*** Opening Record set ***

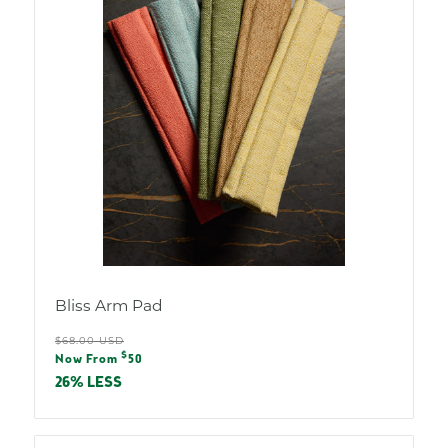
Bliss Arm Pad
Regular
$68.00 USD
Sale
$
price
Now From
50
price
26% LESS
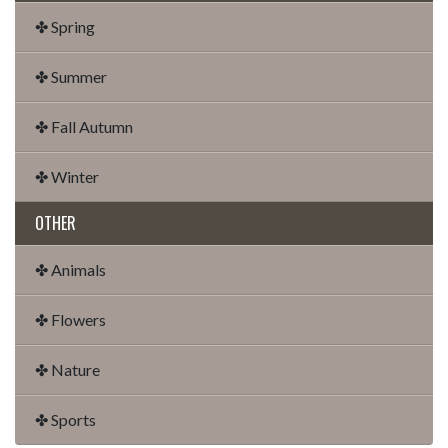
✤ Spring
✤ Summer
✤ Fall Autumn
✤ Winter
OTHER
✤ Animals
✤ Flowers
✤ Nature
✤ Sports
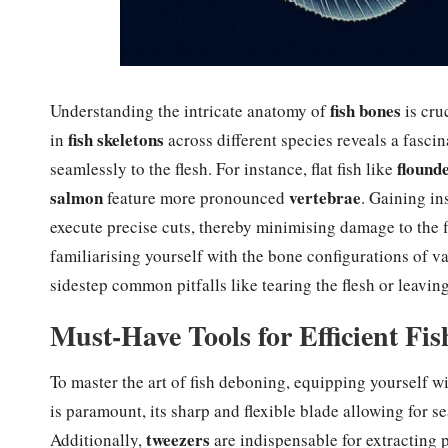
fish bones
Understanding the intricate anatomy of
is cru
fish skeletons
in
across different species reveals a fasc
flound
seamlessly to the flesh. For instance, flat fish like
salmon
vertebrae
feature more pronounced
. Gaining in
execute precise cuts, thereby minimising damage to the f
familiarising yourself with the bone configurations of v
sidestep common pitfalls like tearing the flesh or leavin
Must-Have Tools for Efficient Fi
To master the art of fish deboning, equipping yourself wi
is paramount, its sharp and flexible blade allowing for s
tweezers
Additionally,
are indispensable for extracting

*** Closing Record set ***

Skip the pictures, please, and transcribe only the lines from the beginning of the material through the one that contains "To master the".

Bliss Arm Pad
Regular
$68.00 USD
Sale
$
price
Now From
50
price
26% LESS
✤ Spring
✤ Summer
✤ Fall Autumn
✤ Winter
OTHER
✤ Animals
✤ Flowers
✤ Nature
✤ Sports
fish bones
Understanding the intricate anatomy of
is cru
fish skeletons
in
across different species reveals a fasc
flound
seamlessly to the flesh. For instance, flat fish like
salmon
vertebrae
feature more pronounced
. Gaining in
execute precise cuts, thereby minimising damage to the f
familiarising yourself with the bone configurations of v
sidestep common pitfalls like tearing the flesh or leavin
Must-Have Tools for Efficient Fi
To master the art of fish deboning, equipping yourself wi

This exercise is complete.